Running a non-elevated PowerShell session makes a difference.
The reason why both screen captures display the “No MSFT_Volume found with property ‘DriveLetter’” error message is that some PowerShell cmdlets simply do not work with network volumes. The Get-VolumeCorruptionCount cmdlet is an example of such a command.
According to Microsoft, the Get-VolumeCorruptionCount cmdlet is tied to the CHKDSK command. CHKDSK only works on local volumes. If I attempt to run CHKDSK against a network volume, I receive an error message that states Windows cannot check a disk attached through a network, as shown in Figure 3. So, if CHKDSK can’t check a network disk, the Get-VolumeCorruptionCount cmdlet is unable work with a network drive, either.
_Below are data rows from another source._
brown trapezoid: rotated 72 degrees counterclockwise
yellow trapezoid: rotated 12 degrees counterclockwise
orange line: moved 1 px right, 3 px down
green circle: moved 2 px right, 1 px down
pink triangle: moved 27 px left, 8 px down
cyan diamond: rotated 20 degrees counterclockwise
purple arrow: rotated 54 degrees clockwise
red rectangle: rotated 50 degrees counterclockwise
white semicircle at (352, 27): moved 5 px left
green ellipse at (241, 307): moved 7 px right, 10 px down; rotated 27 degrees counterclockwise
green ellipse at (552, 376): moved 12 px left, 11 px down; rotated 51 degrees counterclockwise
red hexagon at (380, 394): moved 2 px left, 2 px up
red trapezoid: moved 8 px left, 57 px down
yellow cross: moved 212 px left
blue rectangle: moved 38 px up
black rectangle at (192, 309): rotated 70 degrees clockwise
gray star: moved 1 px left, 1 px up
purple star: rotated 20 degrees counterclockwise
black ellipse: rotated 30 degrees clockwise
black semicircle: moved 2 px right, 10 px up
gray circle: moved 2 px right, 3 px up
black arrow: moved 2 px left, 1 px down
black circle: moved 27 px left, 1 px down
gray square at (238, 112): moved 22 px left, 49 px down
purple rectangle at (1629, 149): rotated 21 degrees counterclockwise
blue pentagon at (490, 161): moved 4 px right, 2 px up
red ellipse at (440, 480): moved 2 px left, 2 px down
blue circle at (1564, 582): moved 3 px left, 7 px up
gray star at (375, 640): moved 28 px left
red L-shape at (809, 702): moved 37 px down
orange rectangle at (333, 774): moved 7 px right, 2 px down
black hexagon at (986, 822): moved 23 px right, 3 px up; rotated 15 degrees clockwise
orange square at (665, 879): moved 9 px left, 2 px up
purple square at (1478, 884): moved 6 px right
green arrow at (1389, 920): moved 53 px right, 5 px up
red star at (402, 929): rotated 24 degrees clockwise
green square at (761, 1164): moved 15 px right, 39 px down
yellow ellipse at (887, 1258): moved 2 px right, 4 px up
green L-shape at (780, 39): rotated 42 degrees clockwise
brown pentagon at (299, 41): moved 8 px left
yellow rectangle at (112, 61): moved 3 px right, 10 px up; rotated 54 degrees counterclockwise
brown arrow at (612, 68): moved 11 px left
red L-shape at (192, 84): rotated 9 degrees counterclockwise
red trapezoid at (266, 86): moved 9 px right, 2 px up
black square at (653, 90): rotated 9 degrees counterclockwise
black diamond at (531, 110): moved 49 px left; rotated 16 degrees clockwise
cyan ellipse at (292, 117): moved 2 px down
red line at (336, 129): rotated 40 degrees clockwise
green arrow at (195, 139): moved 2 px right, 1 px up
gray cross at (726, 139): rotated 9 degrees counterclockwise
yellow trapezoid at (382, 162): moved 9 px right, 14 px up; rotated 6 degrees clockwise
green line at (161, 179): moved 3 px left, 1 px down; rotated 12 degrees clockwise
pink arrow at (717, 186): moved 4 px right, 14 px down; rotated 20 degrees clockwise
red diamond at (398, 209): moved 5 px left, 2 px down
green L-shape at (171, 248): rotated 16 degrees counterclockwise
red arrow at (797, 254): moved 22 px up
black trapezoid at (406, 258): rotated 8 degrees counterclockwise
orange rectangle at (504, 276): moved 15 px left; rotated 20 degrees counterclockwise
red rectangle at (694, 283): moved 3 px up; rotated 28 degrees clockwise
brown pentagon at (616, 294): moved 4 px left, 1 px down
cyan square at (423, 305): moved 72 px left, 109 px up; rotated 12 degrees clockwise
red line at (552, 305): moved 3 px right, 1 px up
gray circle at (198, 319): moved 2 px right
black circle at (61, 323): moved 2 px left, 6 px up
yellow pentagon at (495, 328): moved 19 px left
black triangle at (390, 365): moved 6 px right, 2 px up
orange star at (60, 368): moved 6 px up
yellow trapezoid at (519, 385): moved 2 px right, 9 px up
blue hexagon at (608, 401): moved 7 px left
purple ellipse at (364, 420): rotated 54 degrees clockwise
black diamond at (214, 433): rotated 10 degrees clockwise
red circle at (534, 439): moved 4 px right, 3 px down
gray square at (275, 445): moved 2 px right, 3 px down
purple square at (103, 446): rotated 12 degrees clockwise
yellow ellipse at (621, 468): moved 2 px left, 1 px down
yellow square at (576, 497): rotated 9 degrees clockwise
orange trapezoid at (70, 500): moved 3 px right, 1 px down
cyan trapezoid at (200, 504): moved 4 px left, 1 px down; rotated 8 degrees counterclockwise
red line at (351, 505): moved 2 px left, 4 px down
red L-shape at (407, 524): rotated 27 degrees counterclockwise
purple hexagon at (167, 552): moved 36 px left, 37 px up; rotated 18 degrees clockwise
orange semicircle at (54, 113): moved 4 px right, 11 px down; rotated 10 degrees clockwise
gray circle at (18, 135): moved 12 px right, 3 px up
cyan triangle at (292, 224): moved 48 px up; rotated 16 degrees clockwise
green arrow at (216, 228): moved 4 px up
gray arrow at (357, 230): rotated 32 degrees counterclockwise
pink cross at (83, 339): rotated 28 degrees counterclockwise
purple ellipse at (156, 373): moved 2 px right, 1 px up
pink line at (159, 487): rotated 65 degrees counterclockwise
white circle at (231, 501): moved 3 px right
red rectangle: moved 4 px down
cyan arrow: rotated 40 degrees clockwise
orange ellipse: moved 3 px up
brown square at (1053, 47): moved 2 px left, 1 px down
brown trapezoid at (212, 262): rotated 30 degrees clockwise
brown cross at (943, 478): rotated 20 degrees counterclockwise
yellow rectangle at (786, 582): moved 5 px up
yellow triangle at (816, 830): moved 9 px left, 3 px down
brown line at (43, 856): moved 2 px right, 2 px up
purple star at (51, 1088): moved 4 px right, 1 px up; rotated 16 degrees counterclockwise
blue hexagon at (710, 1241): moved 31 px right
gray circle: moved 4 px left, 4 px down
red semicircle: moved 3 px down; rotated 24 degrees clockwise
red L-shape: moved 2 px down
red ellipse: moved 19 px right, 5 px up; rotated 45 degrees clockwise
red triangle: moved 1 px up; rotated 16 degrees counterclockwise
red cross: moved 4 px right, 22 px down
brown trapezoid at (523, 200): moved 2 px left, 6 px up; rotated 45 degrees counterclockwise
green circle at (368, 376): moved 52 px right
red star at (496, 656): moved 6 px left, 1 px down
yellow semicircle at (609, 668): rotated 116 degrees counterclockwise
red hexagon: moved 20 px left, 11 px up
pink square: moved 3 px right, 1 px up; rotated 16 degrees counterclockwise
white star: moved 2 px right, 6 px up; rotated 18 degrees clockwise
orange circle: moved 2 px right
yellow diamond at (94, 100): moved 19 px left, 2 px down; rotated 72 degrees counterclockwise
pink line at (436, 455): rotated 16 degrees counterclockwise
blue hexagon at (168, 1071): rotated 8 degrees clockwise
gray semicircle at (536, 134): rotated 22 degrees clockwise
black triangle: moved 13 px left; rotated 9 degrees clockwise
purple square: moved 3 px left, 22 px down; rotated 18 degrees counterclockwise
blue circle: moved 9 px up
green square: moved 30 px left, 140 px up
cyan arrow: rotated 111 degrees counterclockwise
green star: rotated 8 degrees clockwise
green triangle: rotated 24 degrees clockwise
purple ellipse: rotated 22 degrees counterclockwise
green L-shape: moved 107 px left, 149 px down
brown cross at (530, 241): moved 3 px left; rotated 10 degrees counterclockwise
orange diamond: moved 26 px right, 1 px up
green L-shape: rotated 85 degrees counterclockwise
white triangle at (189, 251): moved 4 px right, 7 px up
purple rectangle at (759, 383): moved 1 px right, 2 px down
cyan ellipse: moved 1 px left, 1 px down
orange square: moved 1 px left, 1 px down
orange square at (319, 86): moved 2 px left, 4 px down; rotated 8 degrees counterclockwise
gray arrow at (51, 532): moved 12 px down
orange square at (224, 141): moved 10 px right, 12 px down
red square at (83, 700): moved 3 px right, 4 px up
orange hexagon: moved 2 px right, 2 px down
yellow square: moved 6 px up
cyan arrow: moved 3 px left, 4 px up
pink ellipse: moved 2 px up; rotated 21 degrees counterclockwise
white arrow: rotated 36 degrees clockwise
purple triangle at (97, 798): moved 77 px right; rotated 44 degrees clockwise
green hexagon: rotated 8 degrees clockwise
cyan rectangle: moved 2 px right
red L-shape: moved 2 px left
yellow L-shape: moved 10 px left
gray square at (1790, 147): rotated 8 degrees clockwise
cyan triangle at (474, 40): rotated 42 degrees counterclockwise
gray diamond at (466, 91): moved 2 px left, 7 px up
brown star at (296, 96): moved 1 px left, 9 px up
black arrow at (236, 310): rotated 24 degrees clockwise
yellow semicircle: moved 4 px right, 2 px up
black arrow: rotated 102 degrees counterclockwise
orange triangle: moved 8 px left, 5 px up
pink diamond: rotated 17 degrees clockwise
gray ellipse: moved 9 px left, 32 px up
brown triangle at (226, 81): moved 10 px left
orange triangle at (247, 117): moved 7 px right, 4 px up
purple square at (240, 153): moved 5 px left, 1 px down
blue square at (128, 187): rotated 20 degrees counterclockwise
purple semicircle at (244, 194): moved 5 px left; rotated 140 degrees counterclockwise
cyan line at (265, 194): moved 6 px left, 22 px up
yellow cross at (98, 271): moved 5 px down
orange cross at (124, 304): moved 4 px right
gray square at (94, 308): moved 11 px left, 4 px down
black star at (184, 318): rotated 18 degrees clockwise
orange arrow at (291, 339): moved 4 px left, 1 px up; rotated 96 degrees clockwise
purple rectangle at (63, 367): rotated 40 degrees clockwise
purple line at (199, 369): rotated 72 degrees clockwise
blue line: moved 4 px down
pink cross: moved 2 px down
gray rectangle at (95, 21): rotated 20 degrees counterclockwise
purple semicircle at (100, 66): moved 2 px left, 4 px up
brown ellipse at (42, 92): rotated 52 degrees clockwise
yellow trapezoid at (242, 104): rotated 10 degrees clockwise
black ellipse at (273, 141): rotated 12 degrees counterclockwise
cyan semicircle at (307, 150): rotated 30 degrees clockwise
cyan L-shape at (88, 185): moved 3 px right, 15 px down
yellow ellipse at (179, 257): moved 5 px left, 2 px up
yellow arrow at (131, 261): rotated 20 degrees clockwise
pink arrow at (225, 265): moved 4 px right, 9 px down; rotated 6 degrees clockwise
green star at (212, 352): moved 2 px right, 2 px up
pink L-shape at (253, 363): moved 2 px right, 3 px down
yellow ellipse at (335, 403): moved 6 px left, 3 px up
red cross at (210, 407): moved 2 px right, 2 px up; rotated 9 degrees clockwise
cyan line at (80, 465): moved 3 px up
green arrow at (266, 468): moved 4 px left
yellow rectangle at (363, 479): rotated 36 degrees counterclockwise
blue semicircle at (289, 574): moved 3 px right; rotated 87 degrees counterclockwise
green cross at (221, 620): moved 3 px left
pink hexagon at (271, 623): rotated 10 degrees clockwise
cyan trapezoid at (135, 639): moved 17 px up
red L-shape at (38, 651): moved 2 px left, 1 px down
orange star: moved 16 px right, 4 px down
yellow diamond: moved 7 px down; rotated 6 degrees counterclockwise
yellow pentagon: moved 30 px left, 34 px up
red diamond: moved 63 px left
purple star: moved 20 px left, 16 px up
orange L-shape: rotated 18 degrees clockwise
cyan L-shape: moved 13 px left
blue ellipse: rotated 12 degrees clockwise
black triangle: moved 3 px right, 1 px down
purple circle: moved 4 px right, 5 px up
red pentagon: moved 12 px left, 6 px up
CHKDSK is not designed to check network disks.
The short explanation of what is happening is that non-administrative PowerShell sessions recognize mapped network drives while elevated PowerShell sessions do not. There are also certain PowerShell cmdlets that do not work with network drives regardless of what type of session they run in, but other cmdlets support network drives (in non-administrative sessions) without issue. The Get-ChildItem cmdlet, for example, works fine with network volumes.
Access Network Volumes From Elevated PowerShell Sessions
This explanation, of course, raises the question of whether you can access a network volume from an elevated PowerShell session. It is possible, but you must jump through an extra hoop to make it happen.
Although PowerShell ignores any previously existing disk mappings, it is not in fact denying you access to the volume. Therefore, the trick to accessing a network volume through PowerShell is to manually map the disk that you want to use. The easiest way to do this is to use the Net Use command.
The Net Use command is a leftover from the days of DOS, so there is no dash between Net and Use like you would normally expect from a PowerShell cmdlet. To use the Net Use command, you will need to enter the drive letter you want to map and the UNC path to the volume that you want to associate with that drive letter. For example, if you wanted to map Q: to \\MyFileServer\Files, then you would use this command:
Net Use Q: \\MyFileServer\Files
Figure 4 demonstrates how I accessed a network drive from an administrative session by using this technique.
I have mapped a network drive in an elevated PowerShell session.